Initializes a single GPIO. If the GPIO is not already enabled, it is enabled and then set up as an output. The members of the gpio parameter are as above for setGpio.

function initGpios(gpios)  
{
    for (index = 0, len = gpios.length; index < len; ++index)
    {
        initGpio(gpios[index]);
    }
}

Initializes an array of GPIOs. Iterates through an array of GPIOs, calling initGpio on each.

exports.InitializeViewModel = function(context, session)  
{
    var viewModel =
    {
        gpios: [
            { caption: "Motor 1", gpio: "17", on: false },
            { caption: "Motor 2", gpio: "27", on: false  },
            { caption: "Motor 3", gpio: "22", on: false  },
            { caption: "Motor 4", gpio: "10", on: false  },
        ]
    }
    initGpios(viewModel.gpios);
    return viewModel;
}

Fills in the default view model. The important part here is the configuration for the GPIOs that is used by both the toggle controls and sent to the toggleGpio command later.

exports.Commands =  
{
    toggleGpio: function(context, session, viewModel, params) {
        setGpio(viewModel.gpios[params.gpio]);
    }
}

The toggleGpio command is called when any of the GPIO toggle controls is pressed. The params object contains the index of the GPIO toggled in the gpio member. So we dereference that in the current view model object. The control binding in the view has already updated the on member of the GPIO in the view model, so the only thing to do is to call the setGpio function to actually set the GPIO state.

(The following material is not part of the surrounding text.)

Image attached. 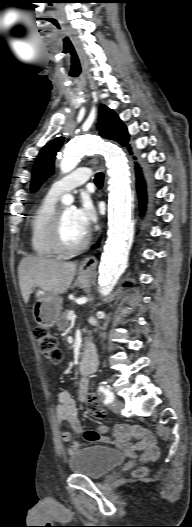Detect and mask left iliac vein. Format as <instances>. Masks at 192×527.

View your new UI with Synchro Explorer

On the main server page, click on "Web App" to view your app in a browser, after that you should see your new UI:

You can also point to your new app in Synchro Explorer by adding an endpoint for http://hostip:1337/api/pi-demo (substitute the local host IP address for 'hostip') or by using the QR code on the main server page.

When you tap on the toggle control next to a GPIO, it should turn on or off depending on the toggle control state.

Congratulations! You now have Raspberry Pi functionality in your Synchro environment. You can now access GPIOs, UARTs, I2C, SPI, everything you can do on a Raspberry Pi with JavaScript.